Related Tools & Charts

Marathon Training FAQ

How long does it take to train for a marathon?

16–20 weeks is standard if you're already running 25+ miles per week. If you're starting from a 10K base, plan 6–8 months total: build to half marathon fitness first, then begin marathon-specific training. First-time marathoners should not compress below 16 weeks.

Do I need to run 26.2 miles in training?

No. Most training plans peak at 20 miles. The extra 6.2 miles on race day are covered by your taper (which leaves you rested), race-day adrenaline, and the cumulative effect of months of progressive training. Running 26+ miles in training significantly increases injury risk.

What's a realistic goal time for a first marathon?

Take your half marathon time and multiply by 2.1–2.2. A 2:00 half marathon predicts a 4:12–4:24 marathon. Use the race time predictor for a more precise estimate. For your first marathon, the only goal that matters is finishing. You can chase time targets later.

What is "the Wall" and how do I avoid it?

The Wall is the dramatic slowdown between miles 18–22 caused by depleted glycogen (stored carbohydrate). You prevent it by: (1) carb-loading for 2–3 days before the race, (2) fueling with gels every 4–5 miles during the race, and (3) not going out too fast. Runners who fuel properly and pace conservatively either avoid the Wall or experience a much milder version.

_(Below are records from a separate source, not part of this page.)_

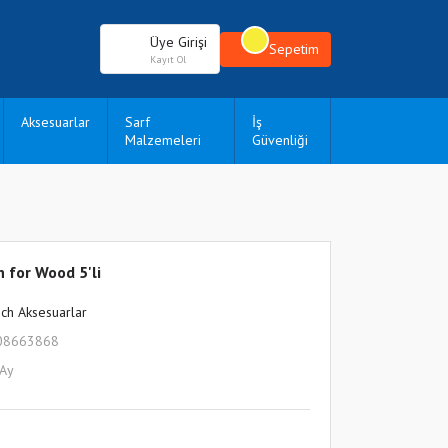
Üye Girişi
Sepetim
Kayıt Ol
Aksesuarlar
Sarf
İş
Malzemeleri
Güvenliği
 for Wood 5'li
ch Aksesuarlar
08663868
 Ay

How many gels should I take during a marathon?

Plan for 4–5 gels: at miles 5, 9–10, 14–15, 19–20, and optionally 22–23. Aim for 30–60 grams of carbohydrate per hour. Always chase gels with water, not sports drink. Practice this exact protocol during your long training runs.

What if I miss a training run?

One missed run is nothing — don't try to make it up. Move on. If you miss a long run, do a slightly shorter one next weekend and resume the plan. If you miss a full week due to illness or injury, repeat that week's schedule. Consistency over 16 weeks matters much more than any single workout.

Disclaimer: Marathon training places significant demands on your body. This plan is designed for healthy adults with an established running base. Consult a doctor before beginning marathon training. This content is for informational purposes only and not a substitute for professional coaching advice.